Friday, October 16, 2009

Actions are clouds, doings are clouds: the being is like the sky

The first sutra:



AS A CLOUD THAT RISES FROM THE SEA
ABSORBING RAIN, THE EARTH EMBRACES,
SO, LIKE THE SKY, THE SEA REMAINS
WITHOUT INCREASING OR DECREASING.
AS A CLOUD THAT RISES FROM THE SEA
ABSORBING RAIN, THE EARTH EMBRACES,
SO, LIKE THE SKY, THE SEA REMAINS
WITHOUT INCREASING OR DECREASING.





HE IS SAYING to the king: Look at the sky. There are two Phenomena -- the sky and the cloud. The cloud comes and goes. The sky never comes and never goes. The cloud is there sometimes, and sometimes it is not there -- it is a time phenomenon, it is momentary. The sky is always there -- it is a timeless phenomenon, it is eternity. The clouds cannot corrupt it, not even the black clouds can corrupt it. There is no possibility of corrupting it. Its purity is absolute, its purity is untouchable. Its purity is always virgin -- you cannot violate it. Clouds can come and go, and they have been coming and going, but the sky is as pure as ever, not even a trace is left behind.

So there are two things in existence: something is like the sky and something is like the cloud. Your actions are like the cloud -- they come and go. You? -- you are like the sky: you never come and you never go. Your birth, your death, are like the clouds -- they happen. You? -- you never happen; you are always there.


Things happen in you: you never happen.


Things happen just like clouds happen in the sky. You are a silent watcher of the whole play of clouds. Sometimes they are white and beautiful and sometimes they are dark and dismal and very ugly; sometimes they are full of rain and sometimes they are just empty. Sometimes they do great benefit to the earth, sometimes great harm. Sometimes they bring floods and destruction, and sometimes they bring life, more greenery, more crops. BUT the sky remains all the time the same good or bad, divine or devilish, the clouds don't corrupt it.


Actions are clouds, doings are clouds: the being is like the sky.


Saraha is saying: Look at my sky! Don't look at my actions. It needs a shift of awareness -- nothing else, just a shift of awareness. It needs a change of gestalt. You are looking at the cloud, you are focussed on the cloud, you have forgotten the sky. Then suddenly you remember the sky. You unfocus on the cloud, you focus on the sky then the cloud is irrelevant, then you are in a totally different dimension.


Just the shift of focussing... and the world is different. When you watch a person's behavior, you are focussing on the cloud. When you watch the innermost purity of his being, you are watching his sky. If you watch the innermost purity, then you will never see anybody evil, then the whole existence is holy.

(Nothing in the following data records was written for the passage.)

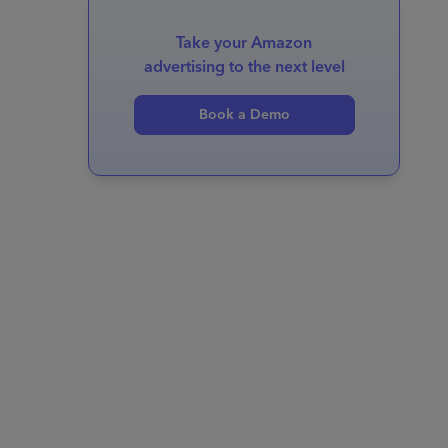
Take your Amazon
advertising to the next level
Book a Demo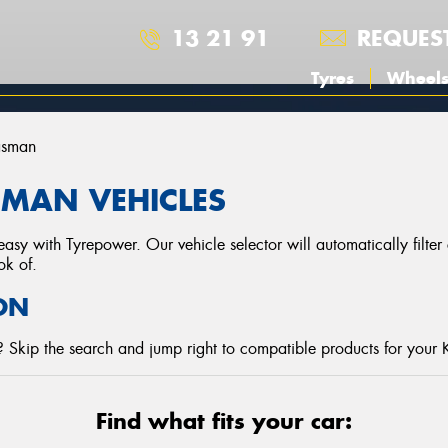
13 21 91
REQUES
Tyres
Wheel
asman
SMAN VEHICLES
asy with Tyrepower. Our vehicle selector will automatically filte
ok of.
ON
 Skip the search and jump right to compatible products for your 
Find what fits your car: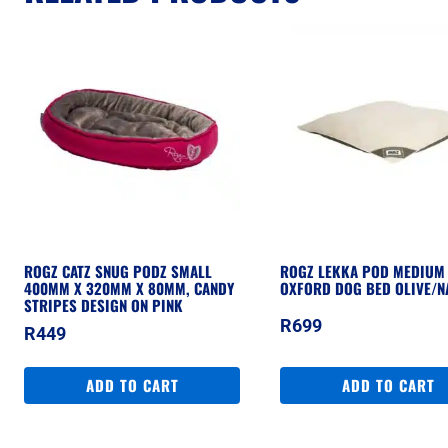
ROGZ CATZ SNUG PODZ SMALL
ROGZ LEKKA POD MEDIUM 
400MM X 320MM X 80MM, CANDY
OXFORD DOG BED OLIVE/N
STRIPES DESIGN ON PINK
R
699
R
449
ADD TO CART
ADD TO CART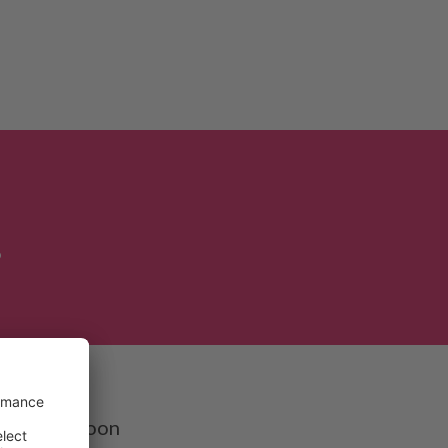
!
te in the
each out soon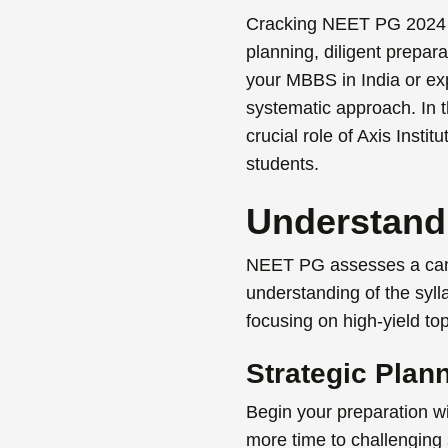
Cracking
NEET PG 2024
planning, diligent prepar
your
MBBS in India
or exp
systematic approach. In t
crucial role of Axis Insti
students.
Understand
NEET PG assesses a candid
understanding of the syll
focusing on high-yield t
Strategic Plan
Begin your preparation wi
more time to challenging 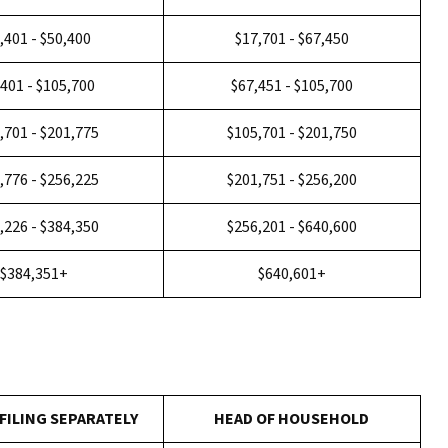
,401 - $50,400
$17,701 - $67,450
,401 - $105,700
$67,451 - $105,700
,701 - $201,775
$105,701 - $201,750
,776 - $256,225
$201,751 - $256,200
,226 - $384,350
$256,201 - $640,600
$384,351+
$640,601+
FILING SEPARATELY
HEAD OF HOUSEHOLD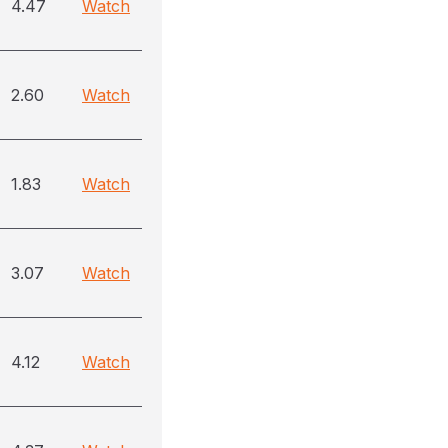
4.47
Watch
2.60
Watch
1.83
Watch
3.07
Watch
4.12
Watch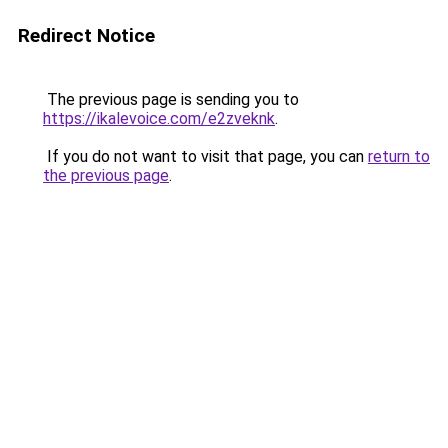
Redirect Notice
The previous page is sending you to
https://ikalevoice.com/e2zveknk
.
If you do not want to visit that page, you can
return to
the previous page
.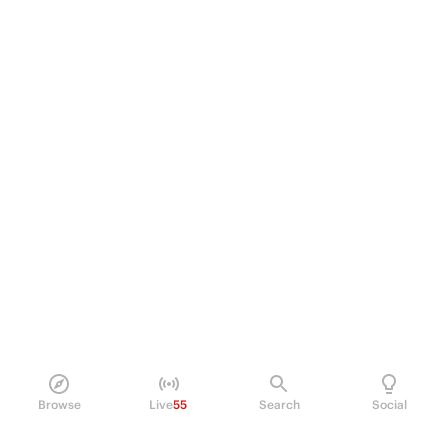
Browse
Live
55
Search
Social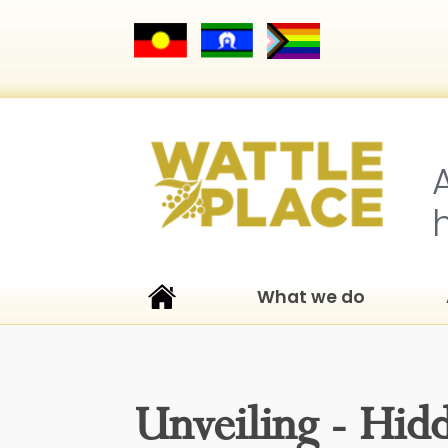
What we do
Unveiling - Hid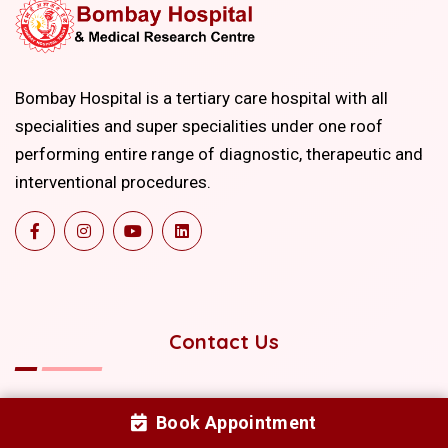
Bombay Hospital is a tertiary care hospital with all
specialities and super specialities under one roof
performing entire range of diagnostic, therapeutic and
interventional procedures.
Contact Us
+91-22-22067676
Book Appointment
+91-22-40511111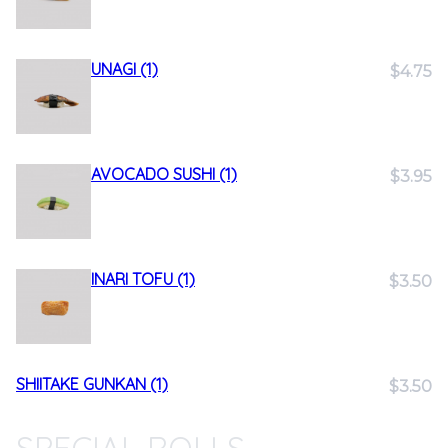
UNAGI (1)
$4.75
AVOCADO SUSHI (1)
$3.95
INARI TOFU (1)
$3.50
SHIITAKE GUNKAN (1)
$3.50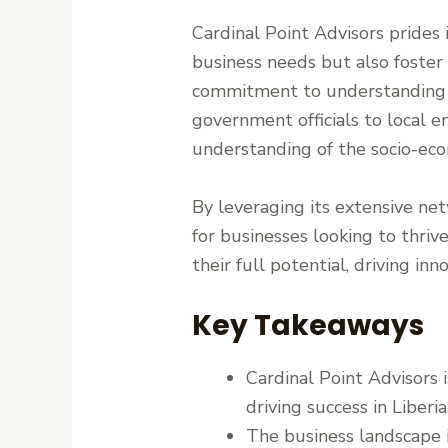
Cardinal Point Advisors prides i
business needs but also foster
commitment to understanding th
government officials to local 
understanding of the socio-eco
By leveraging its extensive net
for businesses looking to thriv
their full potential, driving in
Key Takeaways
Cardinal Point Advisors 
driving success in Liberia
The business landscape i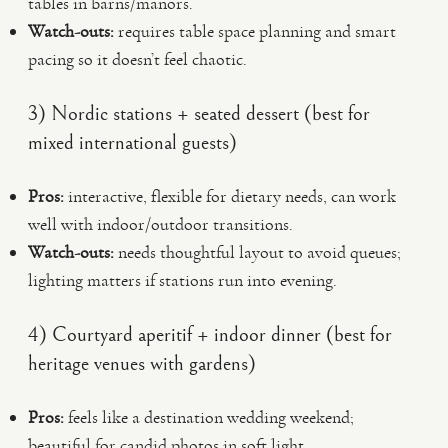
tables in barns/manors.
Watch-outs:
requires table space planning and smart
pacing so it doesn’t feel chaotic.
3) Nordic stations + seated dessert (best for
mixed international guests)
Pros:
interactive, flexible for dietary needs, can work
well with indoor/outdoor transitions.
Watch-outs:
needs thoughtful layout to avoid queues;
lighting matters if stations run into evening.
4) Courtyard aperitif + indoor dinner (best for
heritage venues with gardens)
Pros:
feels like a destination wedding weekend;
beautiful for candid photos in soft light.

The Tantra Vision, Vol 1 Chapter #3 Chapter title: This honey is yours

This honey is yours - only one sky


AS A CLOUD THAT RISES FROM THE SEA
ABSORBING RAIN, THE EARTH EMBRACES,

SO, LIKE THE SKY, THE SEA REMAINS

WITHOUT INCREASING OR DECREASING.

SO FROM SPONTANEITY THAT'S UNIQUE,

REPLETE WITH THE BUDDHA'S PERFECTIONS,

ARE ALL SENTIENT BEINGS BORN, AND IN IT COME

TO REST. BUT IT IS NEITHER CONCRETE NOR ABSTRACT.

THEY WALK OTHER PATHS AND SO FORSAKE TRUE BLISS,

SEEKING THE DELIGHTS THAT STIMULANTS PRODUCE.

THE HONEY IN THEIR MOUTHS, AND TO THEM SO NEAR,

WILL VANISH IF AT ONCE THEY DO NOT DRINK IT.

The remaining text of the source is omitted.